Hickey compares law firms to hospitals. Both feature highly educated and entrepreneurial professionals who run their own practices. Why is it that C-suites and operations departments are the norm in health care systems, she asks, but not law firms?

“Lots of doctors practice medicine and they hate being involved in bureaucracy,” she said. “They got into medicine because they want to help people and practice. Isn’t that why lawyers get into law? Our entire democracy is based on the rule of law. It’s so valuable to everything we do. It’s also a business that we want to run effectively.”

Other firms are taking notice as well. While Greenberg Traurig has had a legal ops department for a decade now, the firm has recently established an innovation client services team, staffed with 40 attorneys, staffers and project managers. The group is led by M&A shareholder Tom Romer and director Jon Grant.

The team has rolled out several technological systems for clients, including a case-management tool to track pending immigration visas, a database and data analytics model that scores arbitrators based on potential outcomes, an M&A pricing and complexity-analysis template, and a document management system.

“There’s a great return on investment when you’re making your internal teams and client interactions more effective,” said Romer. ”For clients, efficiency is the name of the game.”

Carlton Fields hired Peter Hitson as its director of legal project and practice management in 2018. That year, the firm reported the highest profits per partner among the Florida-based Am Law 200. Barnes & Thornburg, Baker McKenzie and Proskauer Rose have also hired legal operations executives.

Despite the strides, legal operations are still not the norm among law firms. Bielawski said he’s not surprised.
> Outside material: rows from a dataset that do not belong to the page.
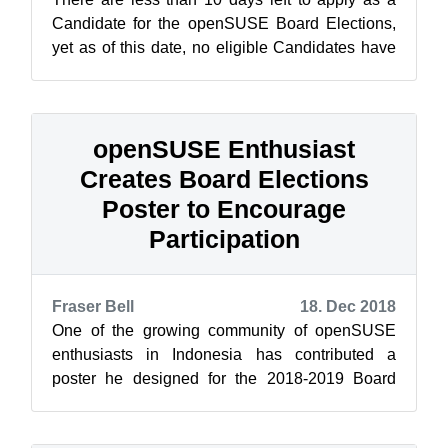
Candidate for the openSUSE Board Elections,
yet as of this date, no eligible Candidates have
stepped up to run for the three ...
openSUSE Enthusiast
Creates Board Elections
Poster to Encourage
Participation
Fraser Bell
18. Dec 2018
One of the growing community of openSUSE
enthusiasts in Indonesia has contributed a
poster he designed for the 2018-2019 Board
Elections and Membership Drive. [caption id=...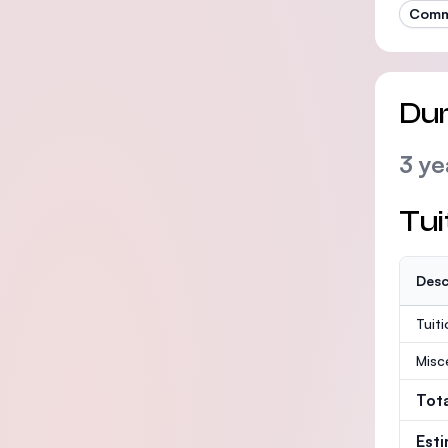
Commu
Dur
3 ye
Tui
Desc
Tuit
Misc
Tot
Est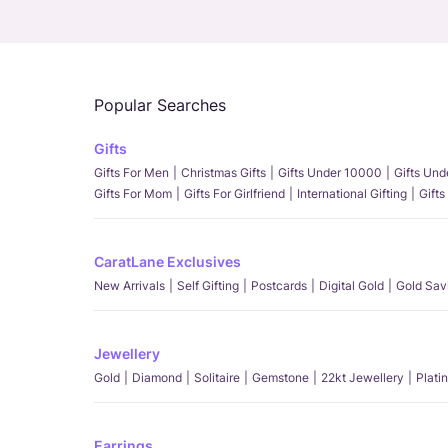
Popular Searches
Gifts
Gifts For Men
Christmas Gifts
Gifts Under 10000
Gifts Un
Gifts For Mom
Gifts For Girlfriend
International Gifting
Gifts
CaratLane Exclusives
New Arrivals
Self Gifting
Postcards
Digital Gold
Gold Sav
Jewellery
Gold
Diamond
Solitaire
Gemstone
22kt Jewellery
Plati
Earrings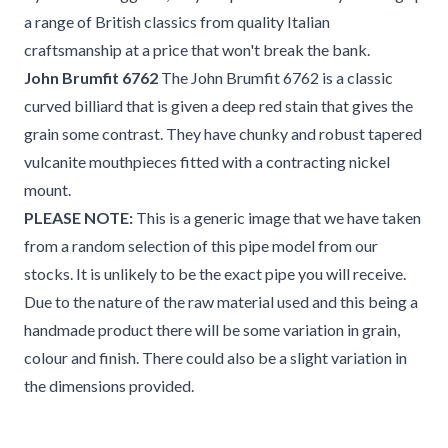
a range of British classics from quality Italian
craftsmanship at a price that won't break the bank.
John Brumfit 6762
The John Brumfit 6762 is a classic
curved billiard that is given a deep red stain that gives the
grain some contrast. They have chunky and robust tapered
vulcanite mouthpieces fitted with a contracting nickel
mount.
PLEASE NOTE:
This is a generic image that we have taken
from a random selection of this pipe model from our
stocks. It is unlikely to be the exact pipe you will receive.
Due to the nature of the raw material used and this being a
handmade product there will be some variation in grain,
colour and finish. There could also be a slight variation in
the dimensions provided.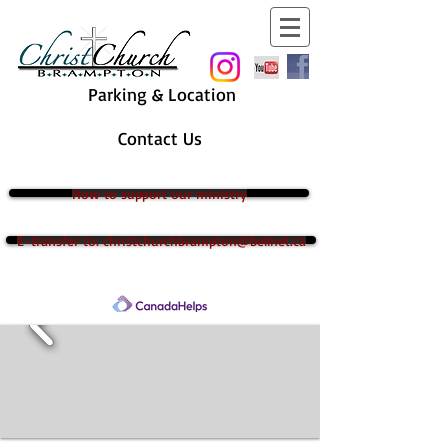
Parking & Location
Contact Us
How to support our ministry
E-transfer to: christchurchbrampton@bellnet.ca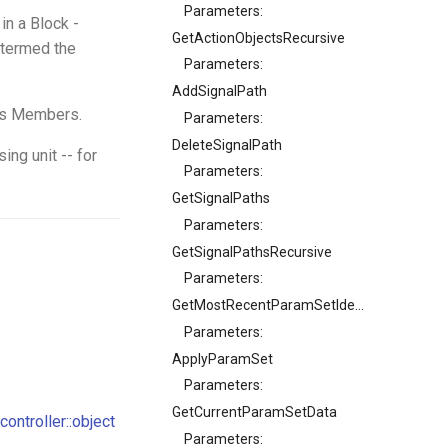
Parameters:
in a Block -
GetActionObjectsRecursive
s termed the
Parameters:
AddSignalPath
its Members.
Parameters:
DeleteSignalPath
ing unit -- for
Parameters:
GetSignalPaths
Parameters:
GetSignalPathsRecursive
Parameters:
GetMostRecentParamSetIdentifier
Parameters:
ApplyParamSet
Parameters:
GetCurrentParamSetData
controller::object
Parameters:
Attorneys and law firms are notoriously resistant to change, he said, and much of the old guard is still fixated on antiquated measures of success, such as revenue.

He posed this scenario: If a legal ops team reduces a client’s litigation spending from $5 million to $4 million, many attorneys question whether that’s a good thing. But that thinking ignores the higher profit margins and long-term relationships that this sort of efficiency can provide.

“There are still some resistors in my firm, I can’t deny that,” he said.” But as you have successes, you start to turn flip the resistors.”